## Input material
▶

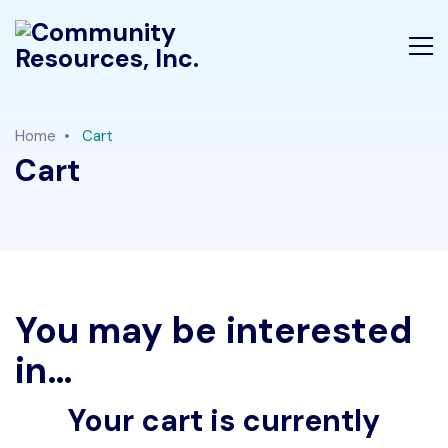
Home
Cart
Cart
You may be interested
in…
Your cart is currently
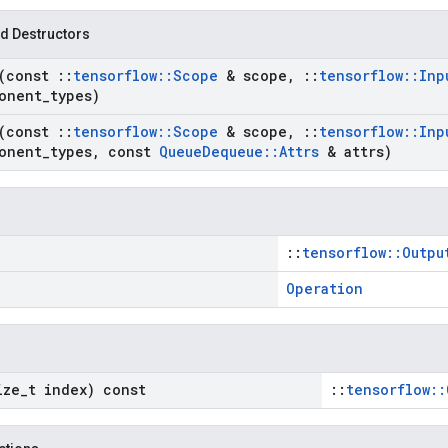
d Destructors
(const
::
tensorflow
::
Scope
& scope
,
::
tensorflow
::
Inp
onent
_
types)
(const
::
tensorflow
::
Scope
& scope
,
::
tensorflow
::
Inp
onent
_
types
,
const
Queue
Dequeue
::
Attrs
& attrs)
::
tensorflow::Outpu
Operation
ize
_
t index) const
::
tensorflow::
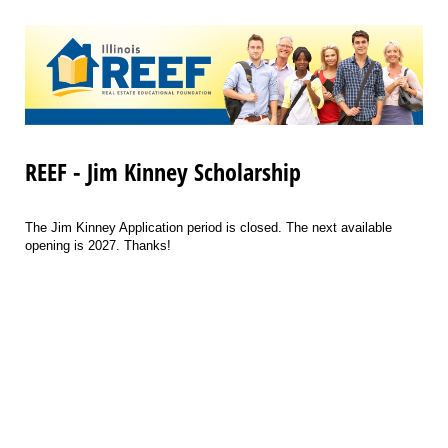
REEF - Jim Kinney Scholarship
The Jim Kinney Application period is closed. The next available
opening is 2027. Thanks!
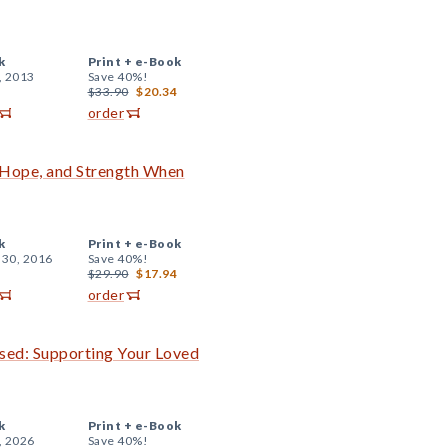
k
Print +
e-Book
, 2013
Save 40%!
$33.90
$20.34
order
 Hope, and Strength When
k
Print +
e-Book
 30, 2016
Save 40%!
$29.90
$17.94
order
sed: Supporting Your Loved
k
Print +
e-Book
, 2026
Save 40%!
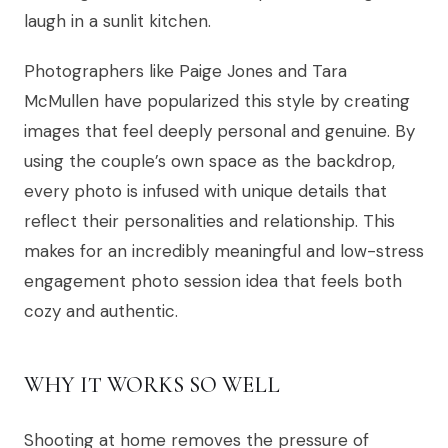
laugh in a sunlit kitchen.
Photographers like Paige Jones and Tara
McMullen have popularized this style by creating
images that feel deeply personal and genuine. By
using the couple’s own space as the backdrop,
every photo is infused with unique details that
reflect their personalities and relationship. This
makes for an incredibly meaningful and low-stress
engagement photo session idea that feels both
cozy and authentic.
WHY IT WORKS SO WELL
Shooting at home removes the pressure of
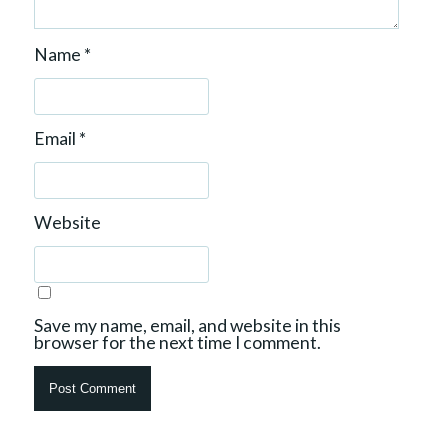
Name
*
Email
*
Website
Save my name, email, and website in this
browser for the next time I comment.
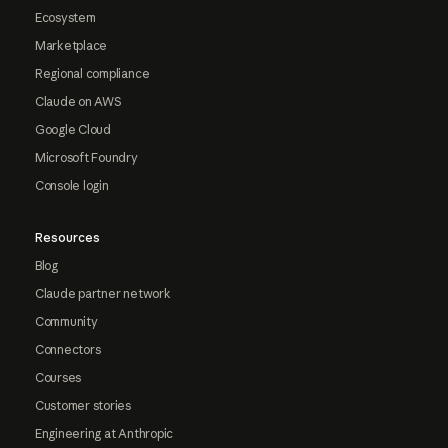
Ecosystem
Marketplace
Regional compliance
Claude on AWS
Google Cloud
Microsoft Foundry
Console login
Resources
Blog
Claude partner network
Community
Connectors
Courses
Customer stories
Engineering at Anthropic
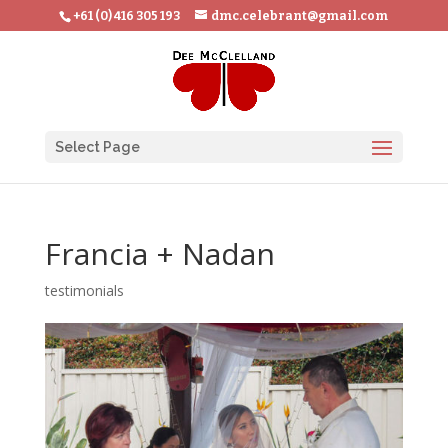
+61 (0) 416 305 193
dmc.celebrant@gmail.com
Select Page
Francia + Nadan
testimonials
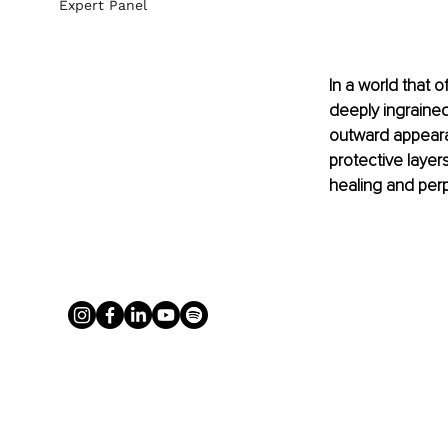
Expert Panel
In a world that o
deeply ingrained
outward appearan
protective layer
healing and perp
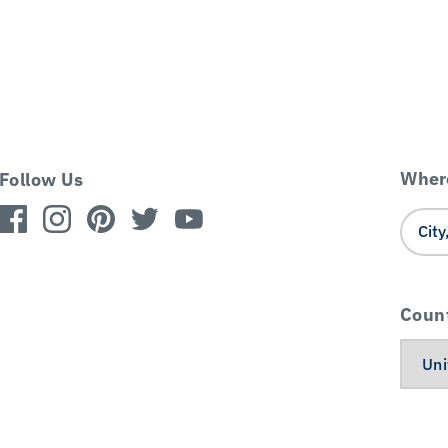
Where
Follow Us
Coun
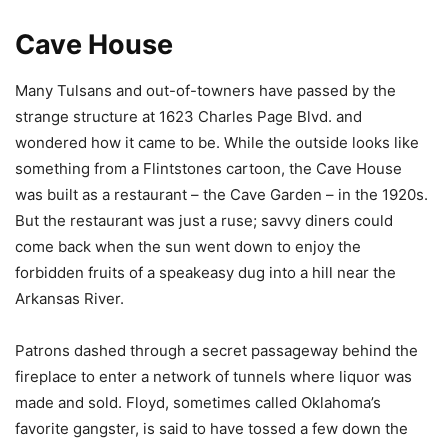
Cave House
Many Tulsans and out-of-towners have passed by the
strange structure at 1623 Charles Page Blvd. and
wondered how it came to be. While the outside looks like
something from a Flintstones cartoon, the Cave House
was built as a restaurant – the Cave Garden – in the 1920s.
But the restaurant was just a ruse; savvy diners could
come back when the sun went down to enjoy the
forbidden fruits of a speakeasy dug into a hill near the
Arkansas River.
Patrons dashed through a secret passageway behind the
fireplace to enter a network of tunnels where liquor was
made and sold. Floyd, sometimes called Oklahoma’s
favorite gangster, is said to have tossed a few down the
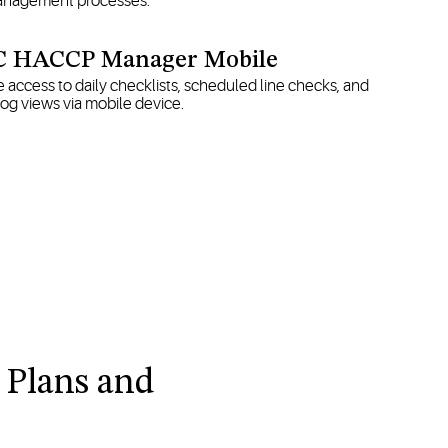
 management processes.
 HACCP Manager Mobile
 access to daily checklists, scheduled line checks, and
og views via mobile device.
 Plans and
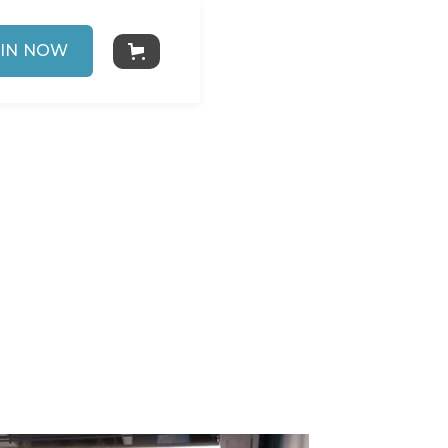
IN NOW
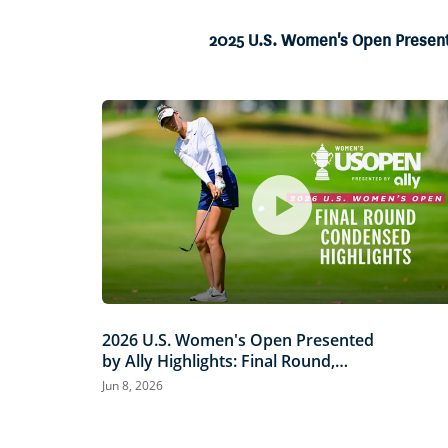
3.57%
Current
0:04
/
Duration
18:37
Pause
Unmute
2025 U.S. Women's Open Presented
Time
2026 U.S. Women's Open Presented
by Ally Highlights: Final Round,
Condensed
Jun 8, 2026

◀

## What is required
Each line from the one containing "makes for an" down to the final line of the records above must be reproduced exactly; no pictures go into the copy.

## Output for this task
makes for an incredibly meaningful and low-stress
engagement photo session idea that feels both
cozy and authentic.
WHY IT WORKS SO WELL
Shooting at home removes the pressure of
Name
*
Email
*
Website
Save my name, email, and website in this
browser for the next time I comment.
Ecosystem
Marketplace
Regional compliance
Claude on AWS
Google Cloud
Microsoft Foundry
Console login
Resources
Blog
Claude partner network
Community
Connectors
Courses
Customer stories
Engineering at Anthropic
+61 (0) 416 305 193
dmc.celebrant@gmail.com
Select Page
Francia + Nadan
testimonials
Expert Panel
In a world that o
deeply ingrained
outward appearan
protective layer
healing and perp
Where
Follow Us
Coun
Cave House
Many Tulsans and out-of-towners have passed by the
strange structure at 1623 Charles Page Blvd. and
wondered how it came to be. While the outside looks like
something from a Flintstones cartoon, the Cave House
was built as a restaurant – the Cave Garden – in the 1920s.
But the restaurant was just a ruse; savvy diners could
come back when the sun went down to enjoy the
forbidden fruits of a speakeasy dug into a hill near the
Arkansas River.
Patrons dashed through a secret passageway behind the
fireplace to enter a network of tunnels where liquor was
made and sold. Floyd, sometimes called Oklahoma’s
favorite gangster, is said to have tossed a few down the
 management processes.
 HACCP Manager Mobile
 access to daily checklists, scheduled line checks, and
og views via mobile device.
 Plans and
IN NOW
3.57%
Current
0:04
/
Duration
18:37
Pause
Unmute
2025 U.S. Women's Open Presented
Time
2026 U.S. Women's Open Presented
by Ally Highlights: Final Round,
Condensed
Jun 8, 2026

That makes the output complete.